_YOUR TASK:_
Whenever a line contains the string "Camera", copy it out of the entries.

_DATA FOR THIS EXERCISE:_
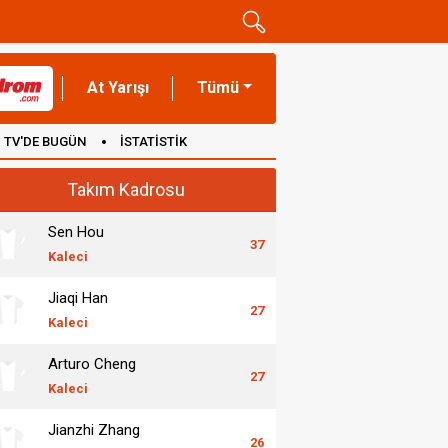
At Yarışı
Tümü
TV'DE BUGÜN
İSTATİSTİK
Takım Kadrosu
Sen Hou
37
Kaleci
Jiaqi Han
27
Kaleci
Arturo Cheng
27
Kaleci
Jianzhi Zhang
26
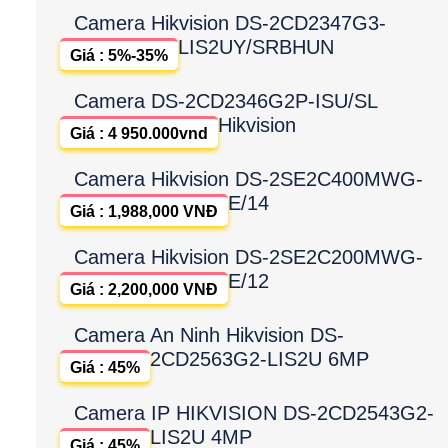
Camera Hikvision DS-2CD2347G3-
LIS2UY/SRBHUN
Giá : 5%-35%
Camera DS-2CD2346G2P-ISU/SL
Hikvision
Giá : 4 950.000vnd
Camera Hikvision DS-2SE2C400MWG-
E/14
Giá : 1,988,000 VNĐ
Camera Hikvision DS-2SE2C200MWG-
E/12
Giá : 2,200,000 VNĐ
Camera An Ninh Hikvision DS-
2CD2563G2-LIS2U 6MP
Giá : 45%
Camera IP HIKVISION DS-2CD2543G2-
LIS2U 4MP
Giá : 45%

_ANSWER AREA:_
Camera Hikvision DS-2CD2347G3-
Camera DS-2CD2346G2P-ISU/SL
Camera Hikvision DS-2SE2C400MWG-
Camera Hikvision DS-2SE2C200MWG-
Camera An Ninh Hikvision DS-
Camera IP HIKVISION DS-2CD2543G2-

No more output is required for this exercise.